Grant nodded. The other wagged his head in a grotesque mockery of grief.
“‘My daughter and I are entertaining an American gentleman who was wounded on the Hermosillo road,’ your Don answers, civil enough. ‘While he is a guest in our house we naturally ask no questions.’
“‘Then,’ snaps this Urgo boy, ‘I must inform you that for harbouring an escaped criminal you are responsible before the law. The rurales will visit your house and it is for me to say whether they take you as well as the gringo convict.’”
Grant started. Here was a phase of the situation he had not guessed: that his courteous host might be made to suffer for Urgo’s rage and jealousy.
Eagerly, “What did Don Padraic say to that?”
“He says something to the effect that the laws of hospitality were above any this-here Urgo might care to dig up, the same I call being mighty white of your Don Whosis with the Irish twist to his name.” Bim broke off to shoot a quizzical look into his friend’s eyes. “Say, brother, what you been doin’ to this little black-an’-tan stingin’ lizard to make him ride your trail so hard? You a tenderfoot an’ riding your herd across the fence line of the biggest little man in the whole Sonora government!”

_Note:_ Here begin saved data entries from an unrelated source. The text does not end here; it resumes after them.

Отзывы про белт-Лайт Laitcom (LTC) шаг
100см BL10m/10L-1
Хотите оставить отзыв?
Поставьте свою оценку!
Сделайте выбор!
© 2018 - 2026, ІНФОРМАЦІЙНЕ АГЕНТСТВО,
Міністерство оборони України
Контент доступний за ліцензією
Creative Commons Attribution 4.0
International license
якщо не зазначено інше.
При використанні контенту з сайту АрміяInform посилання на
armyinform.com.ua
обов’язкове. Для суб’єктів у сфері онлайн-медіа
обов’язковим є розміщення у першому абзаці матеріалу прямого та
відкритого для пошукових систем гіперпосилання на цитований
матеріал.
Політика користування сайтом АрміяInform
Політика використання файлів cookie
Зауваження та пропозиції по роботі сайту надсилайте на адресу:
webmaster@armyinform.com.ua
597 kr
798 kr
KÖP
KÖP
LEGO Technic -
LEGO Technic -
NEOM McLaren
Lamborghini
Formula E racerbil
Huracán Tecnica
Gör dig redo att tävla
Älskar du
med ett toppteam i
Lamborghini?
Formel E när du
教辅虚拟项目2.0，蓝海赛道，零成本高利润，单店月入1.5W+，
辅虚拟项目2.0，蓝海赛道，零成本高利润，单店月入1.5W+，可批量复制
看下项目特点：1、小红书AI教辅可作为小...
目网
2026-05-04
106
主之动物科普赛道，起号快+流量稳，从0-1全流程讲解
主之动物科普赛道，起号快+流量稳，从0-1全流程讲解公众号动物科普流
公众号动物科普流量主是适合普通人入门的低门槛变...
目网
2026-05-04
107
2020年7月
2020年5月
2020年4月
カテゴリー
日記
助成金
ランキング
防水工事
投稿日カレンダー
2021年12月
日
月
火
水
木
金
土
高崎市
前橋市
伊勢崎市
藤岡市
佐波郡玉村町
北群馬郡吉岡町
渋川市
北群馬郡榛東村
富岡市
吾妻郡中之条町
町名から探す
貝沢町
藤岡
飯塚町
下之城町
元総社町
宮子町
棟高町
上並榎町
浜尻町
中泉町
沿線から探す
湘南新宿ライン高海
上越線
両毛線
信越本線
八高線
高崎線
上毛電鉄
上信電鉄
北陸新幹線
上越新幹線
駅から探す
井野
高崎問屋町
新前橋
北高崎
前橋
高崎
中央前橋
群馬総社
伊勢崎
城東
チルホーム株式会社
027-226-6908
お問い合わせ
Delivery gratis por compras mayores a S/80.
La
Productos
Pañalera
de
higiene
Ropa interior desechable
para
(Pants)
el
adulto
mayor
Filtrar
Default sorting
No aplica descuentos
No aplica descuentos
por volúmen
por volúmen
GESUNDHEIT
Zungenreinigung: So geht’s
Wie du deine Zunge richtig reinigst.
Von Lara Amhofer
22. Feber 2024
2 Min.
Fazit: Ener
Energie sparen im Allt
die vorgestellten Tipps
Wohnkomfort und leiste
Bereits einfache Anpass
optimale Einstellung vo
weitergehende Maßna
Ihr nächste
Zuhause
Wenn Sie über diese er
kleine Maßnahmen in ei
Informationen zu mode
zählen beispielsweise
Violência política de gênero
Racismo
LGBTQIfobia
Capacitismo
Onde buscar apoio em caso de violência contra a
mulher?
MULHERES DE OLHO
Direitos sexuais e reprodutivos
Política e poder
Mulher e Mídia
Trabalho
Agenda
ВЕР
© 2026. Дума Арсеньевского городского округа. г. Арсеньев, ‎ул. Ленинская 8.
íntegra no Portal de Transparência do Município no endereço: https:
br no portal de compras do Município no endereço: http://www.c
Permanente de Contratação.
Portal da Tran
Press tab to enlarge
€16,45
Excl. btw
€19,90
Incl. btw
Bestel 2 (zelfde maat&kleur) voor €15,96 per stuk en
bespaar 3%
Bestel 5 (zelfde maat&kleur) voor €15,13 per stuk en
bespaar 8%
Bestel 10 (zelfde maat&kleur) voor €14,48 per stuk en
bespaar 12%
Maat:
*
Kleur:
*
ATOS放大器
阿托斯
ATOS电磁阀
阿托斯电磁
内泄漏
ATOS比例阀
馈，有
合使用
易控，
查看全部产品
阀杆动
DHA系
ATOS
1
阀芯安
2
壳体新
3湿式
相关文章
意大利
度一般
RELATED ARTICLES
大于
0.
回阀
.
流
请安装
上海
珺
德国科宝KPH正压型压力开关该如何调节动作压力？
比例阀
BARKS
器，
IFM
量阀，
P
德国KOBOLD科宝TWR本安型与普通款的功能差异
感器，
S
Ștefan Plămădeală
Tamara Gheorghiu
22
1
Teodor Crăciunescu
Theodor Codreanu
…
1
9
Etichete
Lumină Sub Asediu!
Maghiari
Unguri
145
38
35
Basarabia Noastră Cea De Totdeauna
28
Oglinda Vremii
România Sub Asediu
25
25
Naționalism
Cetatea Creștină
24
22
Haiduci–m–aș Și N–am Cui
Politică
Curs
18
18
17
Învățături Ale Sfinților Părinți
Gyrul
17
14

Grant grinned childishly. “Well, I threw him out of the front door here this afternoon for one thing and—”
Admiration beamed from every wind wrinkle about the Arizonan’s eyes. “Sho! You did that? Now I call that steppin’ some for a man with a bullet through him. I thought from the gen’ral slant to Señor Urgo’s manner when he met up with us some one’d been working on his frame somewhere. He just sweat T.N.T. But why did you crawl him?”
“He insulted Señorita O’Donoju,” was Grant’s answer. Bim lowered the lid of one eye owlishly and his gaunt face was pulled down to a comic aspect of concern.